**Task statement:** Only what runs from the line with "Dark energy (130, 2416)" to the final line of the records below should be given again, word for word.

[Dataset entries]
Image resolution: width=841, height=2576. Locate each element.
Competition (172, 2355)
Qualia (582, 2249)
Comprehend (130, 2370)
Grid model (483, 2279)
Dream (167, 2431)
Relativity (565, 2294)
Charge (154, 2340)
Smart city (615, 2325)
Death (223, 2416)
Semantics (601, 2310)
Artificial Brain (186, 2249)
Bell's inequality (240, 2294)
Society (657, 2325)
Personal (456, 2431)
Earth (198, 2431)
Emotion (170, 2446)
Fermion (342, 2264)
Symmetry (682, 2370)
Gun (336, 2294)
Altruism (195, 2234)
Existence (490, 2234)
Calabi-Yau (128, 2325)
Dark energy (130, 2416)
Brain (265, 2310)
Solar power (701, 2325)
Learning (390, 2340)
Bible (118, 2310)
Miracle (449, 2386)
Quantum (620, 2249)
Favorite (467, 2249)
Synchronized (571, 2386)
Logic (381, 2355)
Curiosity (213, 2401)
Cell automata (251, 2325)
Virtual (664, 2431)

**Solution to this task:**
Dark energy (130, 2416)
Brain (265, 2310)
Solar power (701, 2325)
Learning (390, 2340)
Bible (118, 2310)
Miracle (449, 2386)
Quantum (620, 2249)
Favorite (467, 2249)
Synchronized (571, 2386)
Logic (381, 2355)
Curiosity (213, 2401)
Cell automata (251, 2325)
Virtual (664, 2431)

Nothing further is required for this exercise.